[LAU] The Parting Glass

jonetsu at teksavvy.com jonetsu at teksavvy.com
Tue Jan 26 12:58:22 UTC 2016


On Wed, 27 Jan 2016 00:42:37 +1300
Chris Bannister <cbannister at slingshot.co.nz> wrote:

> On Sun, Jan 24, 2016 at 12:54:12PM -0500, jonetsu at teksavvy.com wrote:
> > On Tue, 19 Jan 2016 22:23:46 +0000
> > Will Godfrey <willgodfrey at musically.me.uk> wrote:
> > 
> > > Over on Soundcloud Mark Bennett has posted an acapella recording
> > > of a traditional Irish ballad, as an open collaboration project.
> > > 
> > > I found this song totally captivating so decided to try my hand.
> > > This is what I achieved. I hope you like it.
> > > 
> > > http://www.musically.me.uk/music/The_Parting_Glass.ogg
> > 
> > Nice.  It would have been perhaps also nice to have a bit more
> > presence on the instruments though :)  If only for a bit more
> > balance between voice and instruments.  The instruments uplifting
> > the voice without any volume adjustments.
> 
> As a layman reading this and looking at
> https://en.wikipedia.org/wiki/Presence_(amplification), is that
> achieveable without using an equaliser?

Very good question.

> Although unrelated, I found this:
> https://en.wikipedia.org/wiki/Presence_(sound_recording)

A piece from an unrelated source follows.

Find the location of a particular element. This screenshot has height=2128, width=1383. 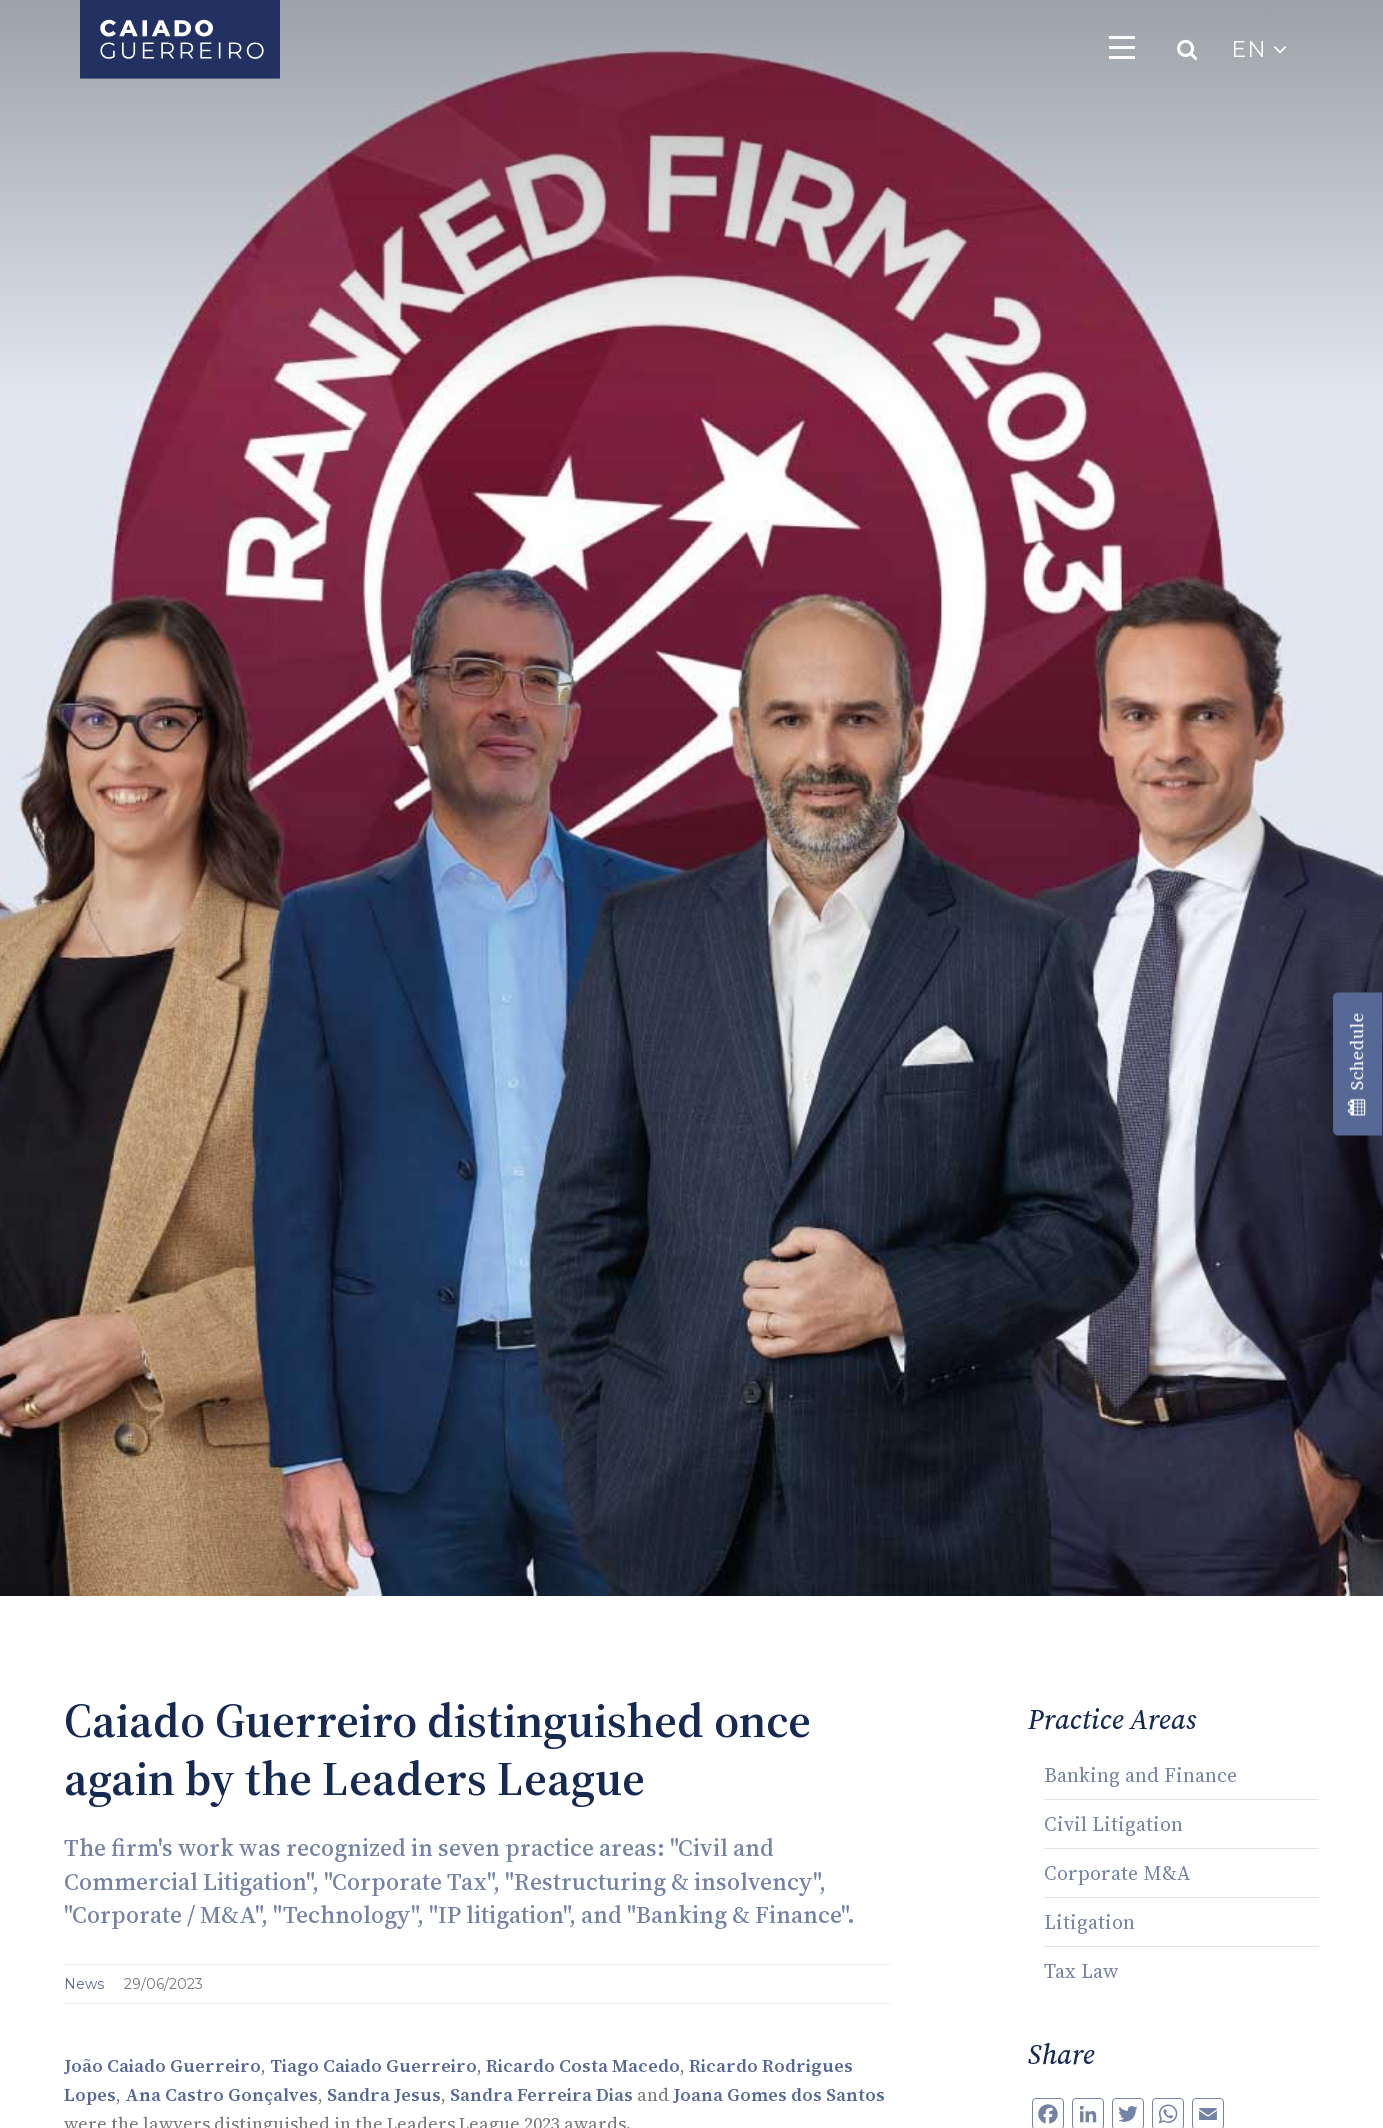 Sandra Ferreira Dias is located at coordinates (541, 2094).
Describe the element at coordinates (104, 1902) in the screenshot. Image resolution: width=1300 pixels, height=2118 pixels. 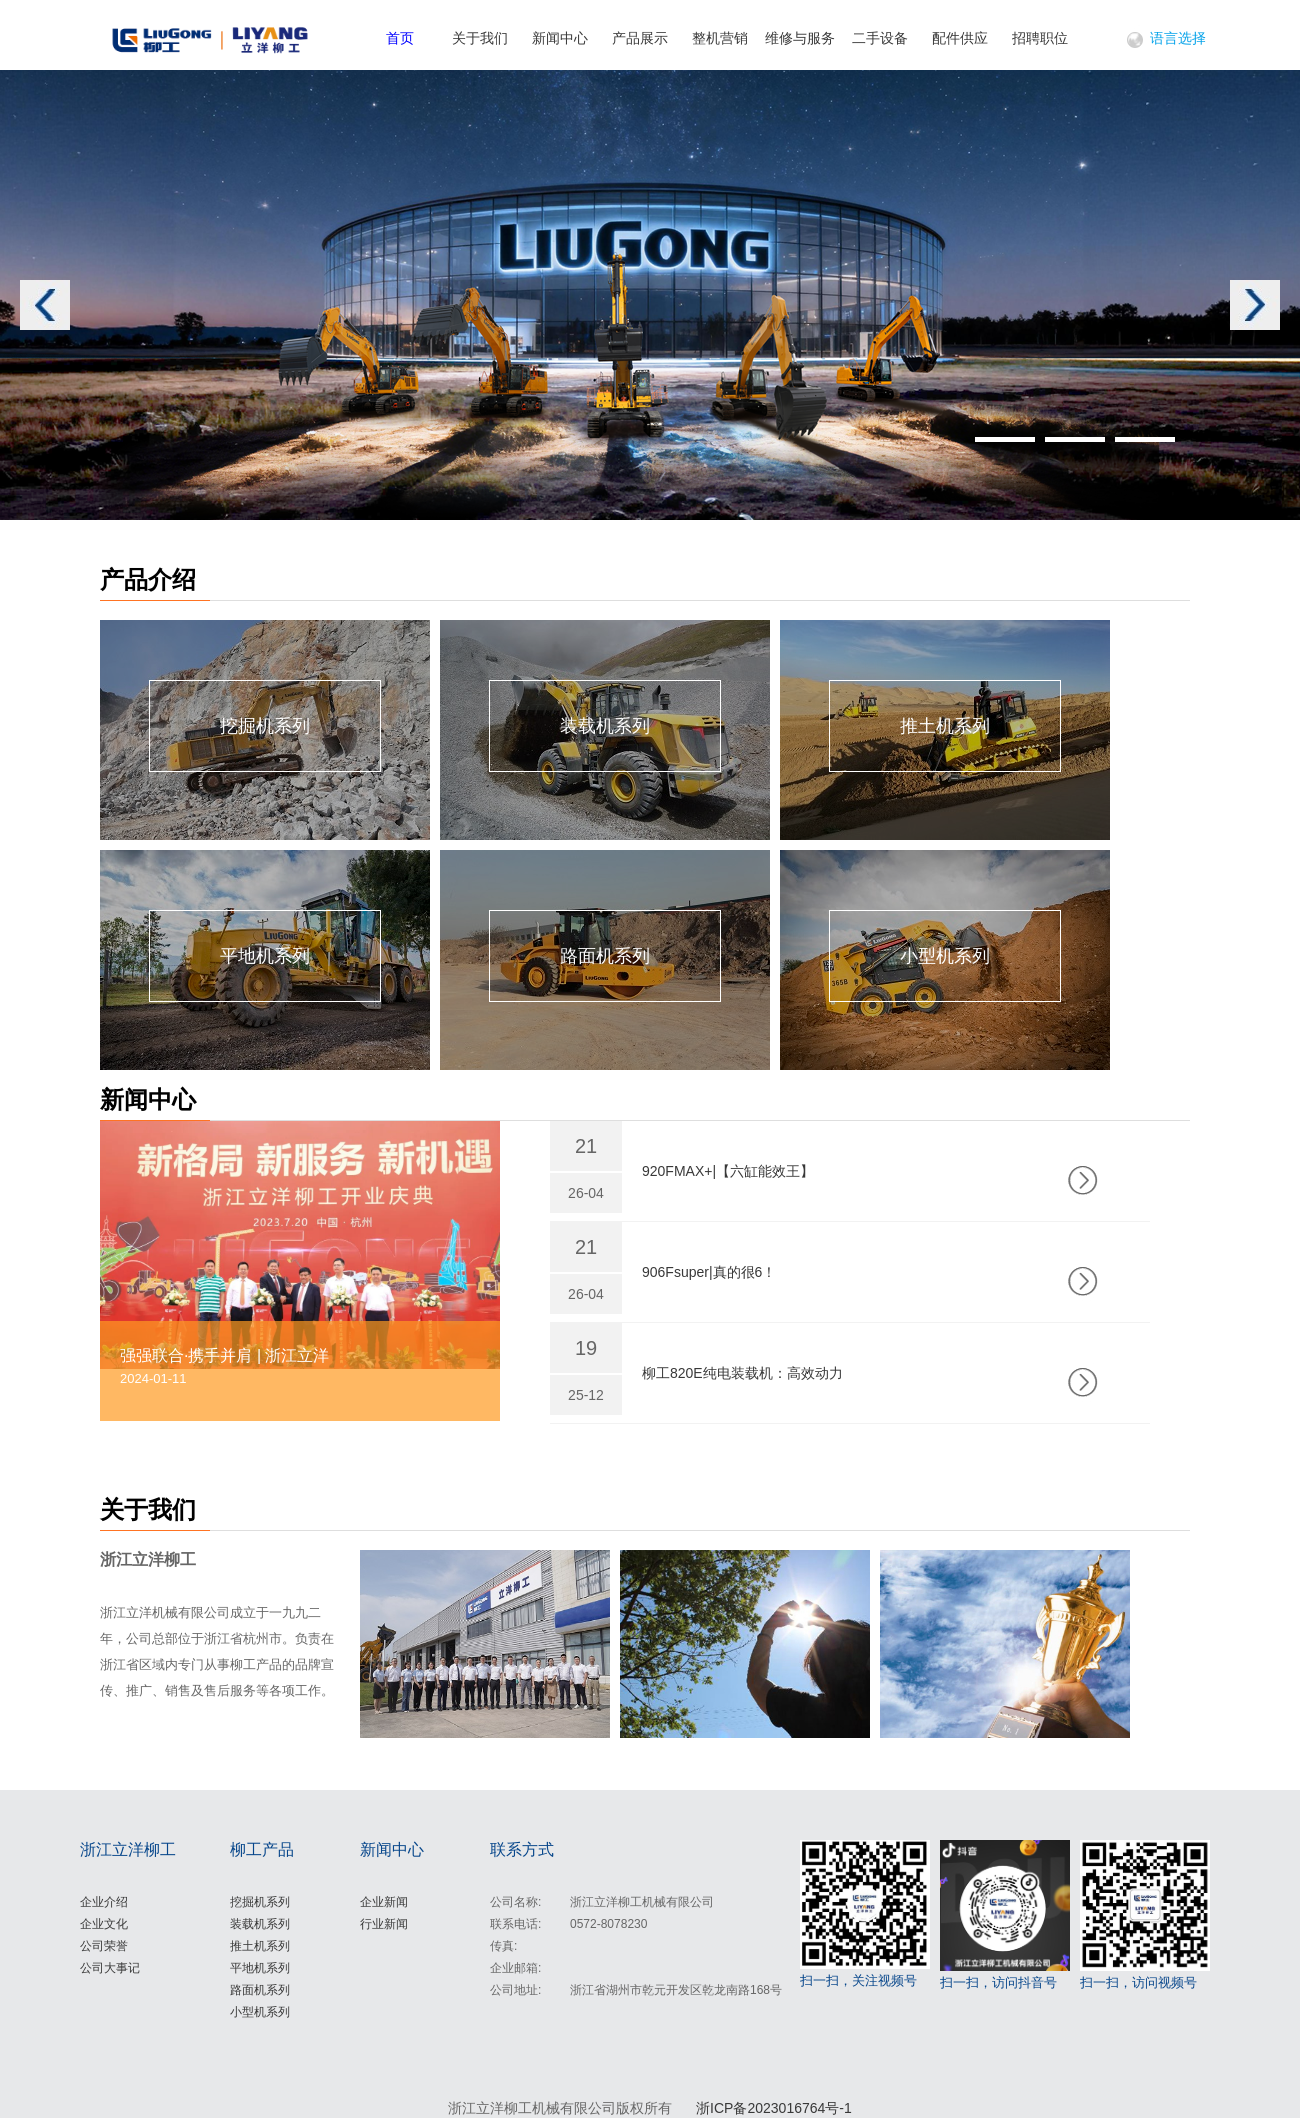 I see `企业介绍` at that location.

It may or may not be related, although it does have to do with little
details that contributes to support the main expression. Those are also
called Foley sounds.  The use if highly creative.  It can be a sound
of dry leaves being brushed, tailored and mixed with a snare.  It can
be just the sound of 'the air' in the countryside, mixed in.  It would
interesting for this recording, to remove the reverb, add tailored
'countryside air ambiance' sounds (it can be very subtle, no need for
blowing wind !) and only then reintroduce reverb.